:: Material for the task ::
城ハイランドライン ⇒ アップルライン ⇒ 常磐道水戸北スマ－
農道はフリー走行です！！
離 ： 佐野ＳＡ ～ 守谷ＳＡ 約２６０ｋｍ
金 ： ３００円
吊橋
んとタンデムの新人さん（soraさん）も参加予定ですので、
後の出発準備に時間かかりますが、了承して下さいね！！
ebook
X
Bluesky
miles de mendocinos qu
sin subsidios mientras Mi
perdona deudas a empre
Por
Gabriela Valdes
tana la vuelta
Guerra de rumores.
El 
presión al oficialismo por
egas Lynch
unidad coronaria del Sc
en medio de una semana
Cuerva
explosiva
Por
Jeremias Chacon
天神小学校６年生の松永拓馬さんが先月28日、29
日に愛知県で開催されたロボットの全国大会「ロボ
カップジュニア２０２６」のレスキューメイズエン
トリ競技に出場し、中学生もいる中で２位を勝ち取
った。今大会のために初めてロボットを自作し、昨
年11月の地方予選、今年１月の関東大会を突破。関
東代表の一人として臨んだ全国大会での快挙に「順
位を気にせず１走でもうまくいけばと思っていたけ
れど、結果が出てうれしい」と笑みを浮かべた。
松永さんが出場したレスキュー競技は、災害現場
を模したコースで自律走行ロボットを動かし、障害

==

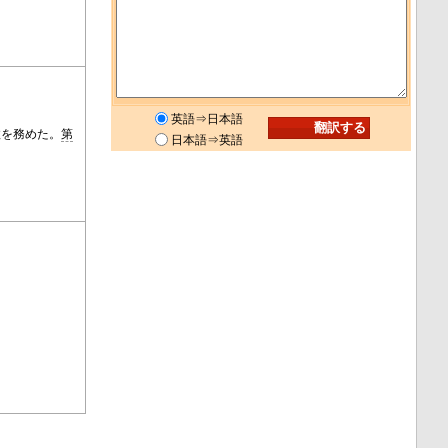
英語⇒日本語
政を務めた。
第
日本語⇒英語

==

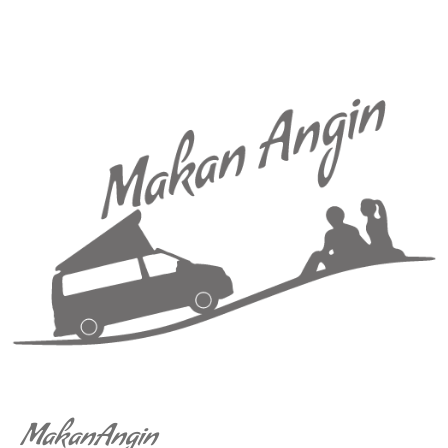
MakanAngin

:: Work task ::
Exact duplication is required for the lines above, from the line that contains "en medio de una semana" to the line that contains "を模したコースで自律走行ロボットを動かし、障害", inclusive; omit all others.

:: Answer space ::
en medio de una semana
Cuerva
explosiva
Por
Jeremias Chacon
天神小学校６年生の松永拓馬さんが先月28日、29
日に愛知県で開催されたロボットの全国大会「ロボ
カップジュニア２０２６」のレスキューメイズエン
トリ競技に出場し、中学生もいる中で２位を勝ち取
った。今大会のために初めてロボットを自作し、昨
年11月の地方予選、今年１月の関東大会を突破。関
東代表の一人として臨んだ全国大会での快挙に「順
位を気にせず１走でもうまくいけばと思っていたけ
れど、結果が出てうれしい」と笑みを浮かべた。
松永さんが出場したレスキュー競技は、災害現場
を模したコースで自律走行ロボットを動かし、障害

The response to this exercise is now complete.